San Francisco voters decisively rejected an attempt to clamp stiff limits on Airbnb and other online platforms that make it possible for people to rent out spare rooms and empty houses by the day. The measure was on the ballot in the first place “because the hotel industry is threatened”, said California lieutenant governor Gavin Newsom. He was the keynote speaker at the Monterey Bay Economic Partnership’s state of the region conference in Santa Cruz.
It’s not only the hotel industry that’s feeling the heat. Property owners can often make more money on a daily basis via Airbnb and similar outfits than they can renting out houses and apartments by the month. Reducing the supply of traditional rental properties raises the price. It’s no surprise, just simple microeconomics.

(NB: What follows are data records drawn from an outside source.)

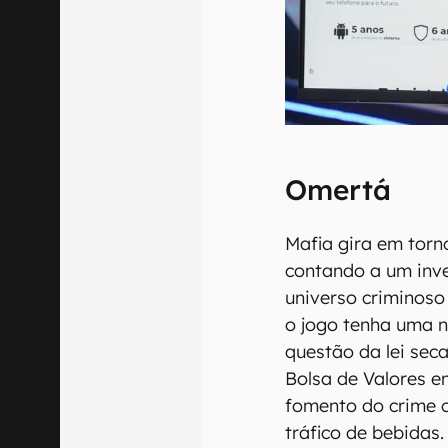
Omertá
Mafia gira em tor
contando a um inve
universo criminos
o jogo tenha uma na
questão da lei sec
Bolsa de Valores e
fomento do crime 
tráfico de bebidas.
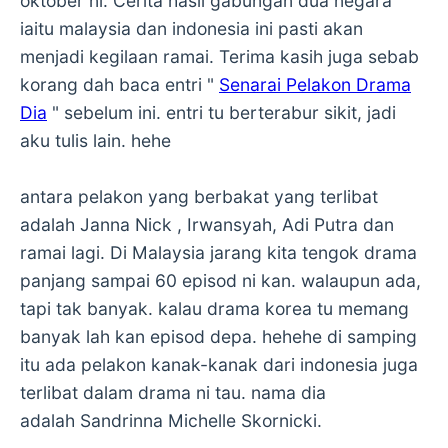
oktober ni. Cerita hasil gabungan dua negara
iaitu malaysia dan indonesia ini pasti akan
menjadi kegilaan ramai. Terima kasih juga sebab
korang dah baca entri "
Senarai Pelakon Drama
Dia
" sebelum ini. entri tu berterabur sikit, jadi
aku tulis lain. hehe
antara pelakon yang berbakat yang terlibat
adalah Janna Nick , Irwansyah, Adi Putra dan
ramai lagi. Di Malaysia jarang kita tengok drama
panjang sampai 60 episod ni kan. walaupun ada,
tapi tak banyak. kalau drama korea tu memang
banyak lah kan episod depa. hehehe di samping
itu ada pelakon kanak-kanak dari indonesia juga
terlibat dalam drama ni tau. nama dia
adalah Sandrinna Michelle Skornicki.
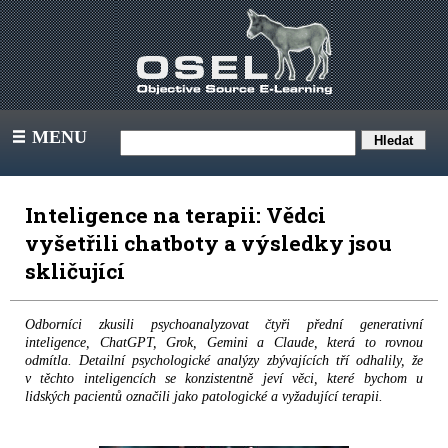
MENU
III
Inteligence na terapii: Vědci
vyšetřili chatboty a výsledky jsou
skličující
Odborníci zkusili psychoanalyzovat čtyři přední generativní
inteligence, ChatGPT, Grok, Gemini a Claude, která to rovnou
odmítla. Detailní psychologické analýzy zbývajících tří odhalily, že
v těchto inteligencích se konzistentně jeví věci, které bychom u
lidských pacientů označili jako patologické a vyžadující terapii.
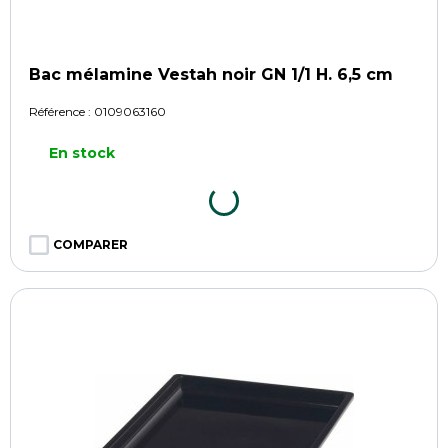
Bac mélamine Vestah noir GN 1/1 H. 6,5 cm
Référence :
0109063160
En stock
COMPARER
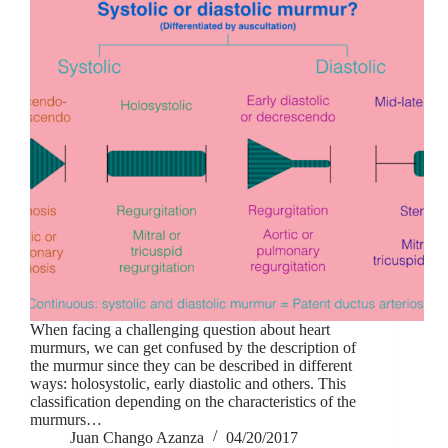
When facing a challenging question about heart
murmurs, we can get confused by the description of
the murmur since they can be described in different
ways: holosystolic, early diastolic and others. This
classification depending on the characteristics of the
murmurs…
Juan Chango Azanza
04/20/2017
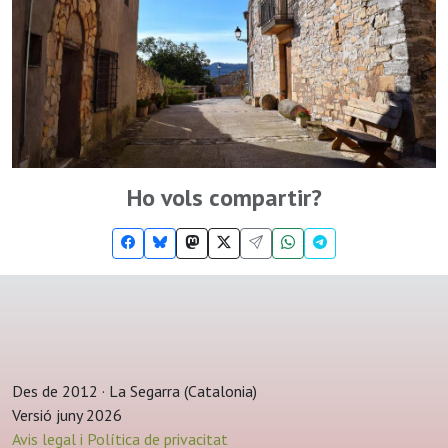
Ho vols compartir?
Des de 2012 · La Segarra (Catalonia)
Versió juny 2026
Avis legal i Política de privacitat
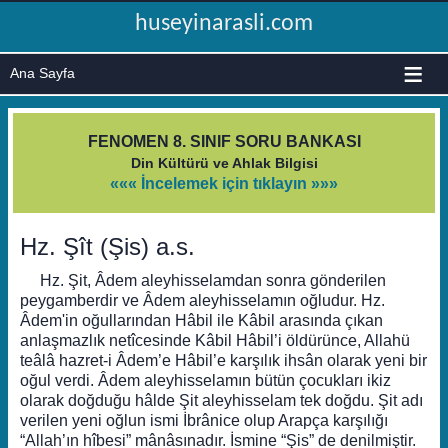
huseyinarasli.com
≡
FENOMEN 8. SINIF SORU BANKASI
Din Kültürü ve Ahlak Bilgisi
««« İncelemek için tıklayın »»»
Hz. Şît (Şis) a.s.
Hz. Şit, Âdem aleyhisselamdan sonra gönderilen
peygamberdir ve Âdem aleyhisselamın oğludur. Hz.
Âdem'in oğullarından Hâbil ile Kâbil arasında çıkan
anlaşmazlık netîcesinde Kâbil Hâbil’i öldürünce, Allahü
teâlâ hazret-i Âdem’e Hâbil’e karşılık ihsân olarak yeni bir
oğul verdi. Âdem aleyhisselamın bütün çocukları ikiz
olarak doğduğu hâlde Şit aleyhisselam tek doğdu. Şit adı
verilen yeni oğlun ismi İbrânice olup Arapça karşılığı
“Allah’ın hîbesi” mânâsınadır. İsmine “Şis” de denilmiştir.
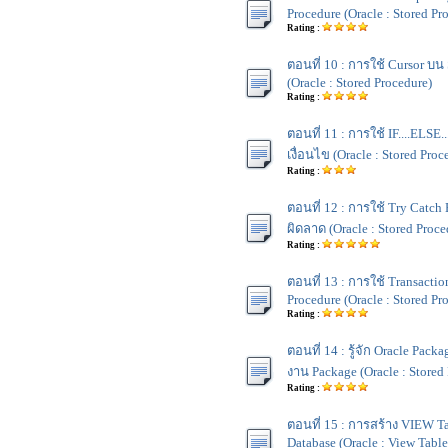
Procedure (Oracle : Stored Pr
Rating :
ตอนที่ 10 : การใช้ Cursor บน
(Oracle : Stored Procedure)
Rating :
ตอนที่ 11 : การใช้ IF....ELSE..
เงื่อนไข (Oracle : Stored Proc
Rating :
ตอนที่ 12 : การใช้ Try Catch 
ผิดลาด (Oracle : Stored Proce
Rating :
ตอนที่ 13 : การใช้ Transacti
Procedure (Oracle : Stored Pr
Rating :
ตอนที่ 14 : รู้จัก Oracle Pac
งาน Package (Oracle : Stored
Rating :
ตอนที่ 15 : การสร้าง VIEW T
Database (Oracle : View Table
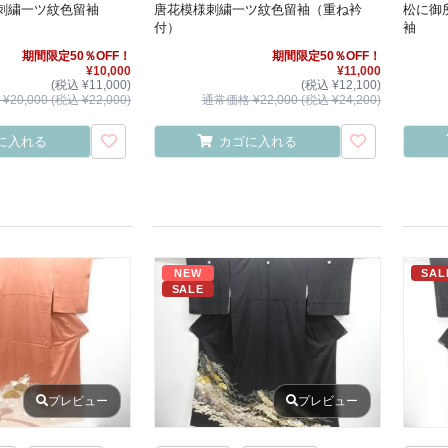
刺繍一ツ紋色留袖
唐花模様刺繍一ツ紋色留袖（重ね衿
松に御
付）
袖
期間限定50％OFF！
期間限定50％OFF！
¥10,000
¥11,000
(税込 ¥11,000)
(税込 ¥12,100)
20,000 (税込 ¥22,000)
通常価格 ¥22,000 (税込 ¥24,200)
に入れる
カゴに入れる
NEW
SAL
SALE
プレビュー
プレビュー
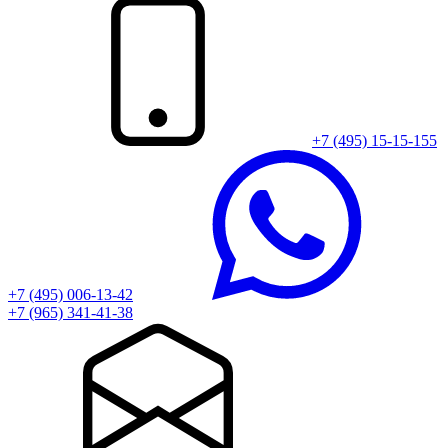
+7 (495) 15-15-155
+7 (495) 006-13-42
+7 (965) 341-41-38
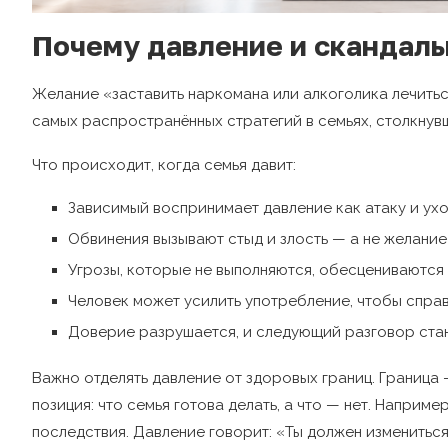
Почему давление и скандалы
Желание «заставить наркомана или алкоголика лечитьс
самых распространённых стратегий в семьях, столкнув
Что происходит, когда семья давит:
Зависимый воспринимает давление как атаку и ухо
Обвинения вызывают стыд и злость — а не желание
Угрозы, которые не выполняются, обесцениваются
Человек может усилить употребление, чтобы спра
Доверие разрушается, и следующий разговор ста
Важно отделять давление от здоровых границ. Граница 
позиция: что семья готова делать, а что — нет. Наприме
последствия. Давление говорит: «Ты должен измениться»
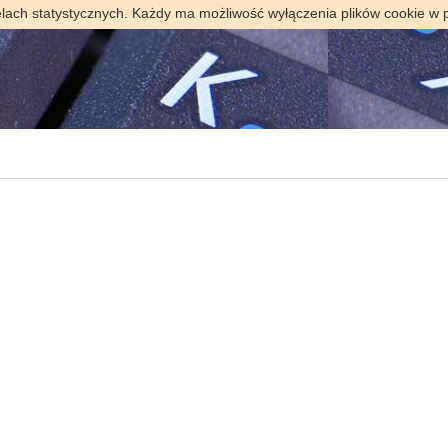
elach statystycznych. Każdy ma możliwość wyłączenia plików cookie w 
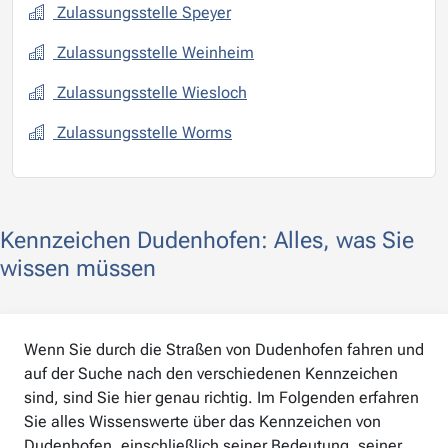
Zulassungsstelle Speyer
Zulassungsstelle Weinheim
Zulassungsstelle Wiesloch
Zulassungsstelle Worms
Kennzeichen Dudenhofen: Alles, was Sie
wissen müssen
Wenn Sie durch die Straßen von Dudenhofen fahren und
auf der Suche nach den verschiedenen Kennzeichen
sind, sind Sie hier genau richtig. Im Folgenden erfahren
Sie alles Wissenswerte über das Kennzeichen von
Dudenhofen, einschließlich seiner Bedeutung, seiner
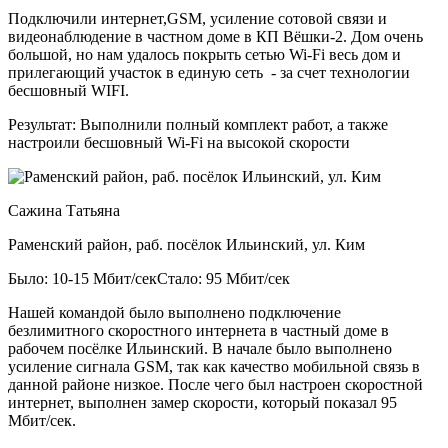
Подключили интернет,GSM, усиление сотовой связи и
видеонаблюдение в частном доме в КП Вёшки-2. Дом очень
большой, но нам удалось покрыть сетью Wi-Fi весь дом и
прилегающий участок в единую сеть - за счет технологии
бесшовный WIFI.
Результат:
Выполнили полный комплект работ, а также
настроили бесшовный Wi-Fi на высокой скорости
Сажина Татьяна
Раменский район, раб. посёлок Ильинский, ул. Ким
Было: 10-15 Мбит/сек
Стало: 95 Мбит/сек
Нашей командой было выполнено подключение
безлимитного скоростного интернета в частный доме в
рабочем посёлке Ильинский. В начале было выполнено
усиление сигнала GSM, так как качество мобильной связь в
данной районе низкое. После чего был настроен скоростной
интернет, выполнен замер скорости, который показал 95
Мбит/сек.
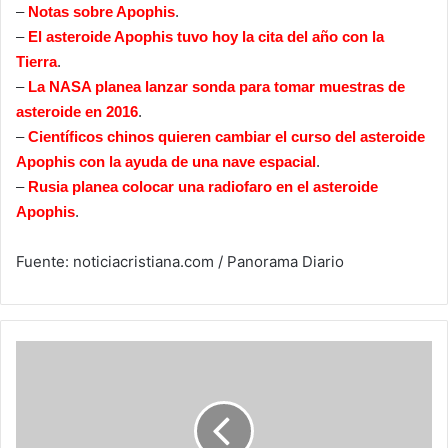
–
Notas sobre Apophis
.
–
El asteroide Apophis tuvo hoy la cita del año con la
Tierra
.
–
La NASA planea lanzar sonda para tomar muestras de
asteroide en 2016
.
–
Científicos chinos quieren cambiar el curso del asteroide
Apophis con la ayuda de una nave espacial
.
–
Rusia planea colocar una radiofaro en el asteroide
Apophis
.
Fuente: noticiacristiana.com / Panorama Diario
El
Universo
es
más
viejo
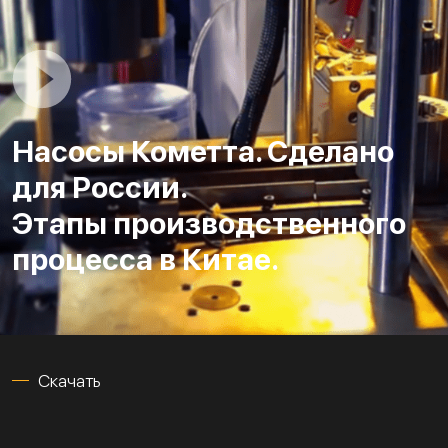
Насосы Кометта. Сделано
для России.
Этапы производственного
процесса в Китае.
Скачать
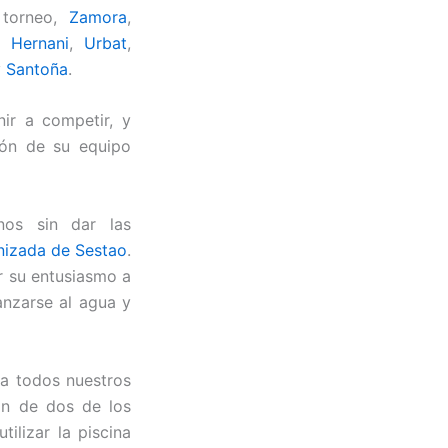
 torneo,
Zamora
,
),
Hernani
,
Urbat
,
y
Santoña
.
ir a competir, y
ión de su equipo
os sin dar las
nizada de Sestao
.
r su entusiasmo a
anzarse al agua y
 a todos nuestros
ón de dos de los
ilizar la piscina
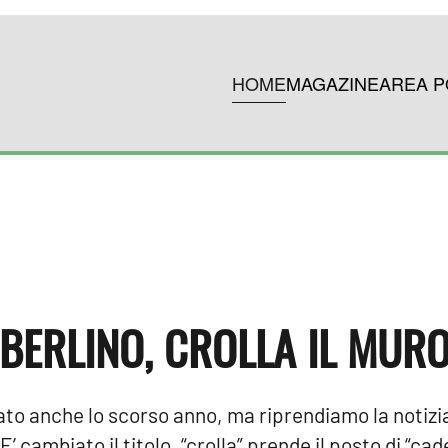
HOME
MAGAZINE
AREA P
[BERLINO, CROLLA IL MURO
to anche lo scorso anno, ma riprendiamo la notizi
 cambiato il titolo, “crolla” prende il posto di “cade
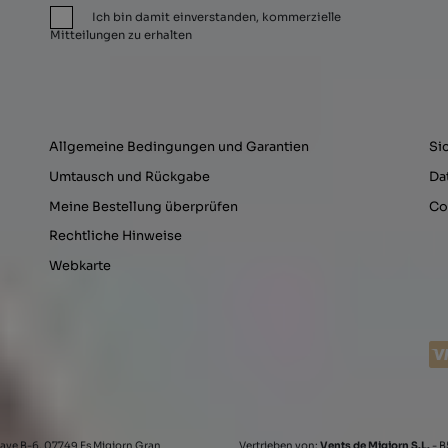
Ich bin damit einverstanden, kommerzielle
Mitteilungen zu erhalten
Allgemeine Bedingungen und Garantien
Si
Umtausch und Rückgabe
Da
Meine Bestellung überprüfen
Co
Rechtliche Hinweise
Webkarte
ave B-6, 07749 Es Migjorn Gran
Vertrieben von:
Vents de Migjorn S.L.
- B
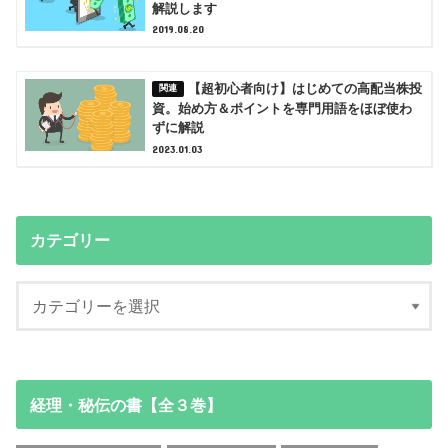
解説します
2019.08.20
【超初心者向け】はじめての高配当株投
資。始め方＆ポイントを専門用語をほぼ使わ
ずに解説
2023.01.03
カテゴリー
経理・秘伝の書【全３巻】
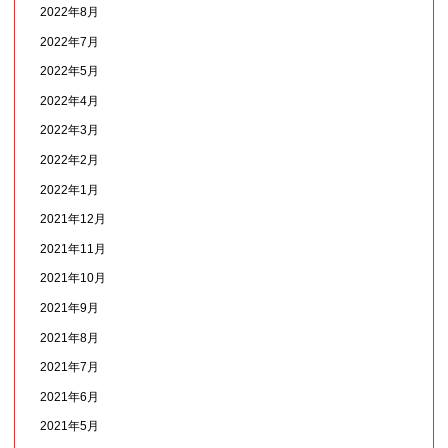
2022年8月
2022年7月
2022年5月
2022年4月
2022年3月
2022年2月
2022年1月
2021年12月
2021年11月
2021年10月
2021年9月
2021年8月
2021年7月
2021年6月
2021年5月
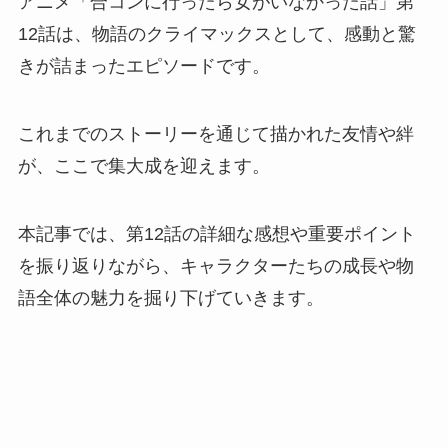
アニメ「合コンに行ったら女がいなかった話」第
12話は、物語のクライマックスとして、感動と驚
きが詰まったエピソードです。
これまでのストーリーを通じて描かれた友情や絆
が、ここで集大成を迎えます。
本記事では、第12話の詳細な感想や重要ポイント
を振り返りながら、キャラクターたちの成長や物
語全体の魅力を掘り下げていきます。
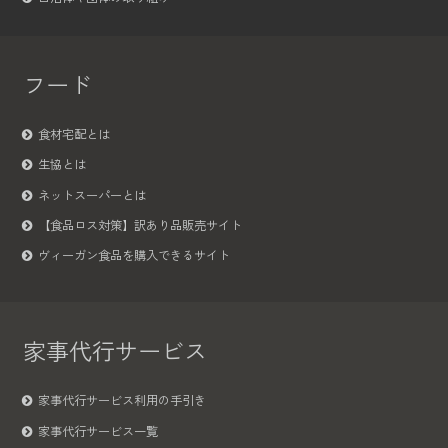
フード
食材宅配とは
生協とは
ネットスーパーとは
【食品ロス対策】訳あり品販売サイト
ヴィーガン食品を購入できるサイト
家事代行サービス
家事代行サービス利用の手引き
家事代行サービス一覧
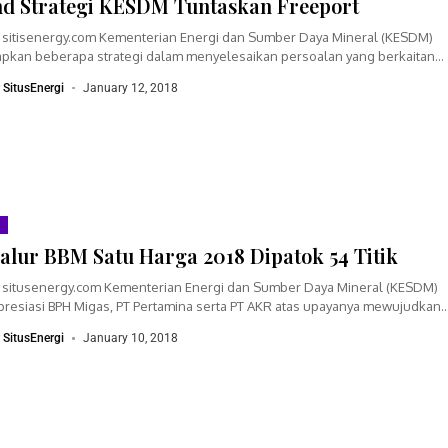
d Strategi KESDM Tuntaskan Freeport
, sitisenergy.com Kementerian Energi dan Sumber Daya Mineral (KESDM)
pkan beberapa strategi dalam menyelesaikan persoalan yang berkaitan
 PT Freeport Indonesia. Menurut Bambang...
r SitusEnergi
January 12, 2018
alur BBM Satu Harga 2018 Dipatok 54 Titik
a, situsenergy.com Kementerian Energi dan Sumber Daya Mineral (KESDM)
resiasi BPH Migas, PT Pertamina serta PT AKR atas upayanya mewujudkan
u Harga....
r SitusEnergi
January 10, 2018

One solution is to embrace the market and build more places to live. But whether it’s meant for the open market or government managed programs – so called affordable housing – new construction faces vocal opposition from neighborhoods and seemingly endless regulatory hurdles. “If there’s one thing I would do, it is change CEQA [the California environmental quality act] to make it possible to build more housing in ways that are predictable”, Lynn Reaser, chief economist at the Fermian Business and Economic Institute told the audience.
That’s not likely to happen. Newsom made it clear that it’s a third rail he won’t step on – he jokingly said he was willing to get out front on “marriage and marijuana” but not CEQA.
Which leaves regulation as the tool of choice for confronting the law of supply and demand, something Santa Cruz mayor Don Lane favors. “The greatest need we have in our communities is affordable housing, more than visitor accomodations”, he said.
Managing a shortage is not the same thing as fixing it, though. Newsom said that economic change is accelerating. “The tech genie is out of the bottle, you can’t stop the future”, he said.